======== Source records ========
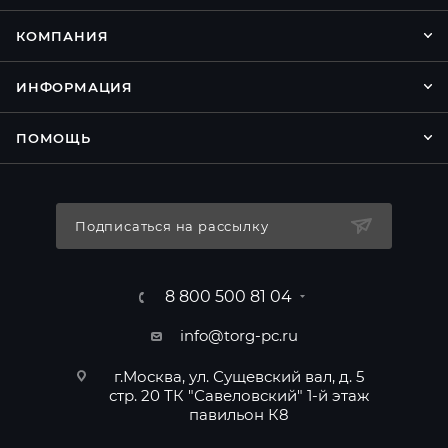
КОМПАНИЯ
ИНФОРМАЦИЯ
ПОМОЩЬ
Подписаться на рассылку
8 800 500 81 04
info@torg-pc.ru
г.Москва, ул. Сущевский вал, д. 5
стр. 20 ТК "Савеловский" 1-й этаж
павильон К8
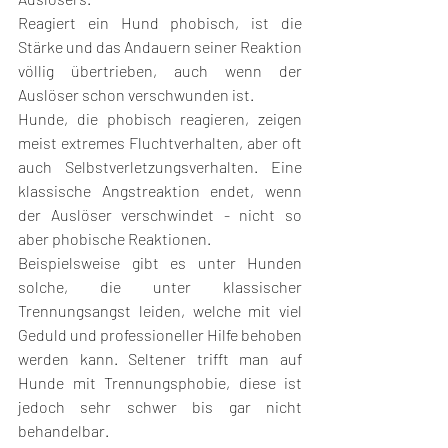
Reagiert ein Hund phobisch, ist die 
Stärke und das Andauern seiner Reaktion 
völlig übertrieben, auch wenn der 
Auslöser schon verschwunden ist.
Hunde, die phobisch reagieren, zeigen 
meist extremes Fluchtverhalten, aber oft 
auch Selbstverletzungsverhalten. Eine 
klassische Angstreaktion endet, wenn 
der Auslöser verschwindet - nicht so 
aber phobische Reaktionen. 
Beispielsweise gibt es unter Hunden 
solche, die unter klassischer 
Trennungsangst leiden, welche mit viel 
Geduld und professioneller Hilfe behoben 
werden kann. Seltener trifft man auf 
Hunde mit Trennungsphobie, diese ist 
jedoch sehr schwer bis gar nicht 
behandelbar.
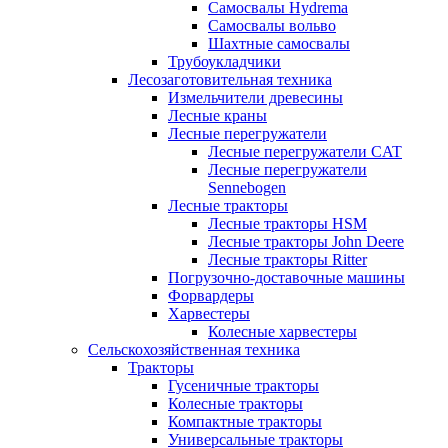
Самосвалы Hydrema
Самосвалы вольво
Шахтные самосвалы
Трубоукладчики
Лесозаготовительная техника
Измельчители древесины
Лесные краны
Лесные перегружатели
Лесные перегружатели CAT
Лесные перегружатели
Sennebogen
Лесные тракторы
Лесные тракторы HSM
Лесные тракторы John Deere
Лесные тракторы Ritter
Погрузочно-доставочные машины
Форвардеры
Харвестеры
Колесные харвестеры
Сельскохозяйственная техника
Тракторы
Гусеничные тракторы
Колесные тракторы
Компактные тракторы
Универсальные тракторы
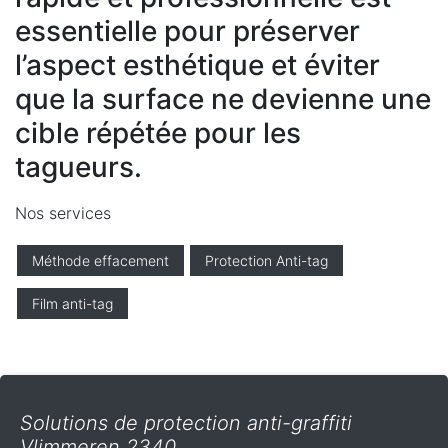
essentielle pour préserver
l’aspect esthétique et éviter
que la surface ne devienne une
cible répétée pour les
tagueurs.
Nos services
Méthode effacement
Protection Anti-tag
Film anti-tag
Solutions de protection anti-graffiti
Vlimmeren 2340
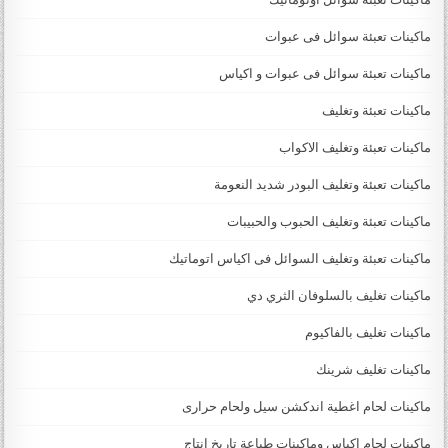
ماكينات تعبئة سوائل فى عبوات
ماكينات تعبئة سوائل فى عبوات و اكياس
ماكينات تعبئة وتغليف
ماكينات تعبئة وتغليف الاكواب
ماكينات تعبئة وتغليف البودر شديد النعومة
ماكينات تعبئة وتغليف الحبوب والحبيبات
ماكينات تعبئة وتغليف السوائل فى اكياس اتوماتيك
ماكينات تغليف بالسلوفان الثري دي
ماكينات تغليف بالفاكيوم
ماكينات تغليف شرينك
ماكينات لحام اغطية اندكشن سيل ولحام حرارى
ماكينات لحام اكياس وماكينات طباعة تاريخ انتاج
========
(Exercise goal)
Without including the pictures, copy all of the data exactly.

(Exercise solution)
КОМПАНИЯ
ИНФОРМАЦИЯ
ПОМОЩЬ
Подписаться на рассылку
8 800 500 81 04
info@torg-pc.ru
г.Москва, ул. Сущевский вал, д. 5
стр. 20 ТК "Савеловский" 1-й этаж
павильон К8
Reagiert ein Hund phobisch, ist die 
Stärke und das Andauern seiner Reaktion 
völlig übertrieben, auch wenn der 
Auslöser schon verschwunden ist.
Hunde, die phobisch reagieren, zeigen 
meist extremes Fluchtverhalten, aber oft 
auch Selbstverletzungsverhalten. Eine 
klassische Angstreaktion endet, wenn 
der Auslöser verschwindet - nicht so 
aber phobische Reaktionen. 
Beispielsweise gibt es unter Hunden 
solche, die unter klassischer 
Trennungsangst leiden, welche mit viel 
Geduld und professioneller Hilfe behoben 
werden kann. Seltener trifft man auf 
Hunde mit Trennungsphobie, diese ist 
jedoch sehr schwer bis gar nicht 
behandelbar.
Самосвалы Hydrema
Самосвалы вольво
Шахтные самосвалы
Трубоукладчики
Лесозаготовительная техника
Измельчители древесины
Лесные краны
Лесные перегружатели
Лесные перегружатели CAT
Лесные перегружатели
Sennebogen
Лесные тракторы
Лесные тракторы HSM
Лесные тракторы John Deere
Лесные тракторы Ritter
Погрузочно-доставочные машины
Форвардеры
Харвестеры
Колесные харвестеры
Сельскохозяйственная техника
Тракторы
Гусеничные тракторы
Колесные тракторы
Компактные тракторы
Универсальные тракторы
essentielle pour préserver
l’aspect esthétique et éviter
que la surface ne devienne une
cible répétée pour les
tagueurs.
Nos services
Méthode effacement
Protection Anti-tag
Film anti-tag
Solutions de protection anti-graffiti
Vlimmeren 2340
ماكينات تعبئة سوائل فى عبوات
ماكينات تعبئة سوائل فى عبوات و اكياس
ماكينات تعبئة وتغليف
ماكينات تعبئة وتغليف الاكواب
ماكينات تعبئة وتغليف البودر شديد النعومة
ماكينات تعبئة وتغليف الحبوب والحبيبات
ماكينات تعبئة وتغليف السوائل فى اكياس اتوماتيك
ماكينات تغليف بالسلوفان الثري دي
ماكينات تغليف بالفاكيوم
ماكينات تغليف شرينك
ماكينات لحام اغطية اندكشن سيل ولحام حرارى
ماكينات لحام اكياس وماكينات طباعة تاريخ انتاج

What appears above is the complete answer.